By 2050, 10 million people could die each year from diseases that have grown resistant to drugs.

"Common diseases are becoming untreatable." That's the blunt warning issued on page one of a major new United Nations report on drug resistance. If we don't make a radical change now, the report says, drug-resistant diseases could kill 10 million people a year by 2050.

Drug resistance is what happens when we overuse antibiotics in the treatment of humans, animals, and plants. When a new antibiotic is introduced, it can have great, even life-saving results — for a while. But then the bacteria adapt. Gradually, the antibiotic becomes less effective, and we're left with a disease that we don't know how to treat.

Already, 700,000 people around the world die of drug-resistant diseases each year, including 230,000 deaths from multidrug-resistant tuberculosis.
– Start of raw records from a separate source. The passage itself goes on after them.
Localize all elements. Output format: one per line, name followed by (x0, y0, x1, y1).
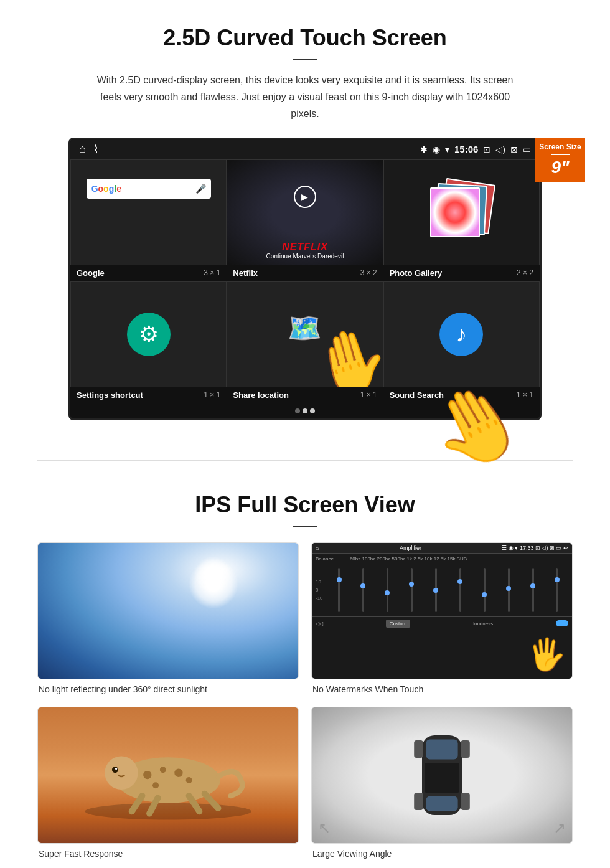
eq-slider-1[interactable] (328, 565, 350, 615)
amp-bottom-bar: ◁◁ Custom loudness (312, 616, 572, 630)
settings-content: ⚙ (71, 282, 226, 387)
google-label-row: Google 3 × 1 (70, 265, 227, 281)
eq-slider-handle-1 (337, 577, 342, 582)
viewing-angle-arrow: ↗ (553, 819, 566, 837)
photo-label: Photo Gallery (390, 268, 443, 278)
settings-label: Settings shortcut (77, 390, 143, 400)
camera-icon: ⊡ (483, 144, 490, 154)
status-right: ✱ ◉ ▾ 15:06 ⊡ ◁) ⊠ ▭ (420, 144, 531, 154)
eq-slider-handle-7 (482, 592, 487, 597)
app-grid-row1: Google 🎤 ▶ NETFLIX Continue (70, 159, 540, 265)
amp-freq-values: 60hz 100hz 200hz 500hz 1k 2.5k 10k 12.5k… (350, 556, 467, 562)
eq-slider-track-3 (387, 568, 388, 612)
cheetah-svg (64, 723, 272, 827)
google-search-bar[interactable]: Google 🎤 (87, 179, 211, 199)
google-size: 3 × 1 (204, 268, 220, 277)
google-label: Google (77, 268, 105, 278)
svg-point-4 (174, 769, 182, 777)
cheetah-visual (38, 707, 298, 843)
share-label-row: Share location 1 × 1 (227, 387, 383, 403)
eq-slider-handle-3 (385, 590, 390, 595)
app-grid-row2: ⚙ 🗺️ 🤚 ♪ (70, 281, 540, 387)
eq-slider-track-7 (484, 568, 486, 612)
label-row-1: Google 3 × 1 Netflix 3 × 2 Photo Gallery… (70, 265, 540, 281)
status-bar: ⌂ ⌇ ✱ ◉ ▾ 15:06 ⊡ ◁) ⊠ ▭ (70, 139, 540, 159)
eq-slider-track-4 (411, 568, 413, 612)
device-screen: ⌂ ⌇ ✱ ◉ ▾ 15:06 ⊡ ◁) ⊠ ▭ (68, 138, 542, 420)
eq-slider-9[interactable] (522, 565, 544, 615)
svg-point-5 (185, 777, 192, 783)
sunlight-card: No light reflecting under 360° direct su… (37, 542, 299, 694)
sound-icon-circle: ♪ (439, 313, 483, 356)
car-card: ↗ ↖ Large Viewing Angle (311, 707, 573, 859)
amp-loudness-label: loudness (473, 621, 493, 626)
photo-gallery-app-cell[interactable] (383, 159, 540, 265)
amp-prev-icon[interactable]: ◁◁ (316, 621, 323, 626)
curved-title: 2.5D Curved Touch Screen (37, 25, 573, 51)
screen-size-label: Screen Size (539, 143, 581, 151)
sunlight-image (37, 542, 299, 679)
eq-slider-5[interactable] (425, 565, 447, 615)
eq-slider-handle-6 (458, 579, 462, 584)
sun-glow (189, 559, 238, 609)
car-visual: ↗ ↖ (312, 707, 572, 843)
eq-slider-7[interactable] (473, 565, 495, 615)
amp-custom-btn[interactable]: Custom (386, 620, 411, 628)
amp-home-icon: ⌂ (316, 545, 319, 551)
svg-rect-21 (461, 793, 469, 810)
car-svg (411, 725, 473, 825)
share-label: Share location (233, 390, 289, 400)
eq-slider-6[interactable] (449, 565, 471, 615)
eq-slider-2[interactable] (352, 565, 375, 615)
eq-slider-handle-2 (360, 583, 365, 588)
dot-3 (310, 408, 315, 413)
eq-slider-track-9 (532, 568, 534, 612)
eq-slider-3[interactable] (376, 565, 398, 615)
play-button[interactable]: ▶ (294, 186, 316, 208)
google-app-cell[interactable]: Google 🎤 (70, 159, 227, 265)
netflix-label: Netflix (233, 268, 258, 278)
sound-search-app-cell[interactable]: ♪ (383, 281, 540, 387)
bluetooth-icon: ✱ (420, 144, 428, 154)
eq-slider-8[interactable] (497, 565, 520, 615)
screen-size-badge: Screen Size 9" (535, 138, 585, 182)
amp-title: Amplifier (400, 545, 421, 551)
home-icon[interactable]: ⌂ (79, 143, 86, 156)
eq-slider-track-2 (362, 568, 364, 612)
amp-balance-label: Balance (316, 556, 334, 562)
svg-rect-20 (414, 793, 423, 810)
eq-slider-4[interactable] (400, 565, 423, 615)
touch-hand-icon: 🖐 (527, 636, 566, 672)
window-icon: ▭ (523, 144, 531, 154)
cheetah-image (37, 707, 299, 844)
netflix-size: 3 × 2 (360, 268, 377, 277)
amp-db-neg10: -10 (316, 595, 323, 601)
netflix-content: ▶ NETFLIX Continue Marvel's Daredevil (227, 160, 382, 265)
netflix-overlay: NETFLIX Continue Marvel's Daredevil (227, 237, 382, 265)
svg-point-6 (152, 782, 159, 788)
amplifier-wrapper: ⌂ Amplifier ☰ ◉ ▾ 17:33 ⊡ ◁) ⊠ ▭ ↩ Balan… (312, 543, 572, 679)
eq-slider-10[interactable] (546, 565, 568, 615)
mic-icon[interactable]: 🎤 (195, 184, 206, 194)
status-time: 15:06 (454, 144, 478, 154)
share-location-app-cell[interactable]: 🗺️ 🤚 (227, 281, 383, 387)
share-size: 1 × 1 (360, 390, 377, 399)
feature-image-grid: No light reflecting under 360° direct su… (37, 542, 573, 859)
screen-size-value: 9" (551, 158, 570, 177)
location-icon: ◉ (433, 144, 440, 154)
settings-app-cell[interactable]: ⚙ (70, 281, 227, 387)
flower-image (431, 189, 479, 236)
eq-slider-track-8 (508, 568, 510, 612)
svg-rect-16 (425, 763, 459, 793)
amp-db-labels: 10 0 -10 (316, 579, 323, 601)
amp-db-0: 0 (316, 587, 323, 593)
amp-toggle[interactable] (556, 620, 568, 626)
netflix-app-cell[interactable]: ▶ NETFLIX Continue Marvel's Daredevil (227, 159, 383, 265)
car-image: ↗ ↖ (311, 707, 573, 844)
netflix-logo: NETFLIX (233, 242, 376, 253)
amplifier-card: ⌂ Amplifier ☰ ◉ ▾ 17:33 ⊡ ◁) ⊠ ▭ ↩ Balan… (311, 542, 573, 694)
eq-slider-handle-10 (555, 577, 560, 582)
cheetah-caption: Super Fast Response (37, 849, 299, 859)
dot-2 (303, 408, 307, 413)
dot-1 (295, 408, 300, 413)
Common problems like STDs and urinary tract infections are also becoming resistant to treatment. Routine hospital procedures like C-sections could become more dangerous as well as the risk associated with infection increases.

Yet doctors, farmers, and others continue to dole out too many antibiotics, driving the resistance. Amy Mathers, who directs the University of Virginia's Sink Lab, told me that over the past decade there's been a surge of US patients infected with bacteria for which there's no effective antibiotic. "I see that once a month," she said. "Ten years ago, that was a rarity."

Experts like Mathers are increasingly warning that drug-resistant superbugs pose a huge threat to our health. Now, the UN report adds that drug resistance could also severely mess up our economy. By causing health care expenditures to skyrocket, it could prompt economic damage on a par with the 2008-2009 financial crisis.